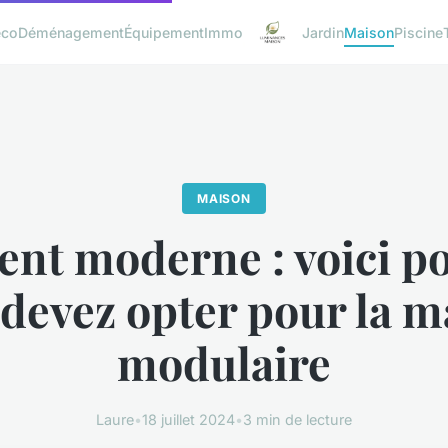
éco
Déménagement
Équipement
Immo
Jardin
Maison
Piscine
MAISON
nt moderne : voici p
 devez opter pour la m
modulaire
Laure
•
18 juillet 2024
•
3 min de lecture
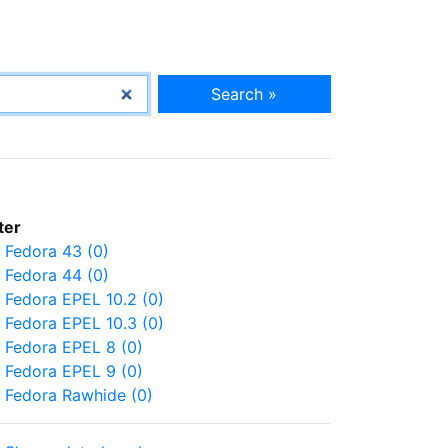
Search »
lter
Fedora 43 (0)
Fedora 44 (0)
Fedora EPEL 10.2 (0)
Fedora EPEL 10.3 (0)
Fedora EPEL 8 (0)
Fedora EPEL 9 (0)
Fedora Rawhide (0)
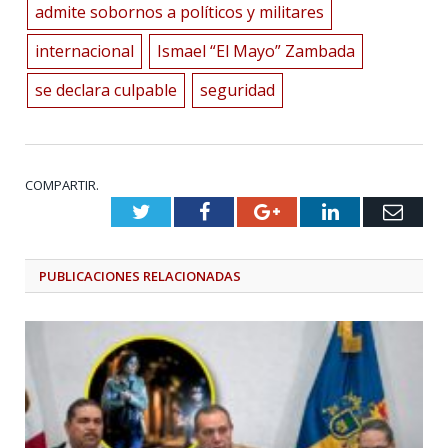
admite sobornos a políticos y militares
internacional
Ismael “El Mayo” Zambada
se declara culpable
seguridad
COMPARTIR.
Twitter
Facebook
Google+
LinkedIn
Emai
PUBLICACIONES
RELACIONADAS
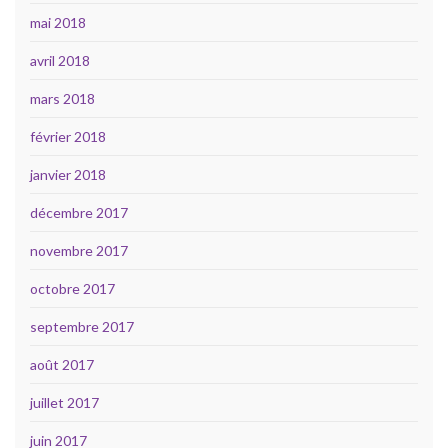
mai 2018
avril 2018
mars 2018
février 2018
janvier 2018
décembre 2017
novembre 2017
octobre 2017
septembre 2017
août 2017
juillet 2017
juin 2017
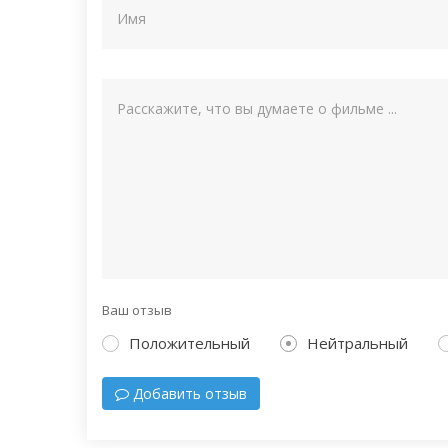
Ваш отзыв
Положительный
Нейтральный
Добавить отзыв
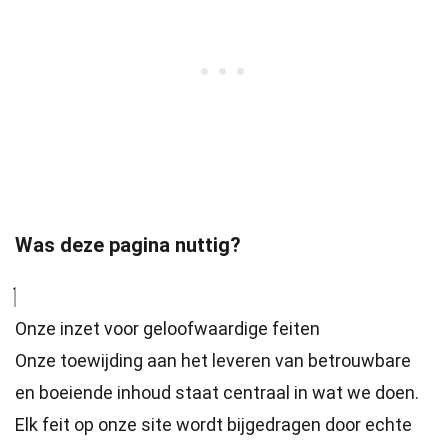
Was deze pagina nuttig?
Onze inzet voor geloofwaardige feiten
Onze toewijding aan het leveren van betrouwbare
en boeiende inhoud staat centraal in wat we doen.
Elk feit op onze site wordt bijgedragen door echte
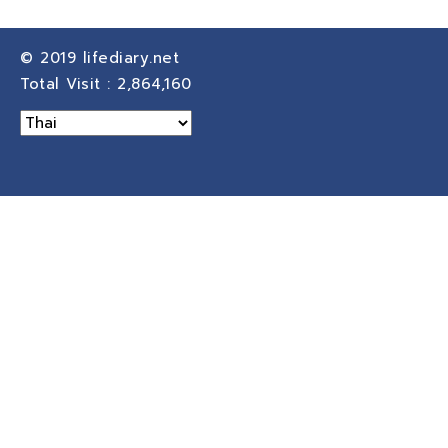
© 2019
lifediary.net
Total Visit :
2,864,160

- - - -

With "Fedora" as the word to match, copy each line of the records that has it.

Fedora 43 (0)
Fedora 44 (0)
Fedora EPEL 10.2 (0)
Fedora EPEL 10.3 (0)
Fedora EPEL 8 (0)
Fedora EPEL 9 (0)
Fedora Rawhide (0)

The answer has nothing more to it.